Data -

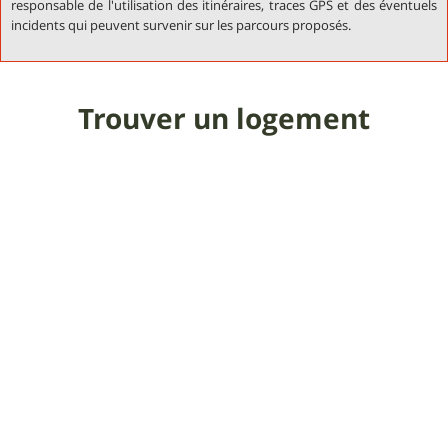
responsable de l'utilisation des itinéraires, traces GPS et des éventuels
incidents qui peuvent survenir sur les parcours proposés.
Trouver un logement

Instructions to follow -
Each line from the one with "incidents qui peuvent" through the last line of the material is to be retyped exactly, and no other line is.

Finished exercise -
incidents qui peuvent survenir sur les parcours proposés.
Trouver un logement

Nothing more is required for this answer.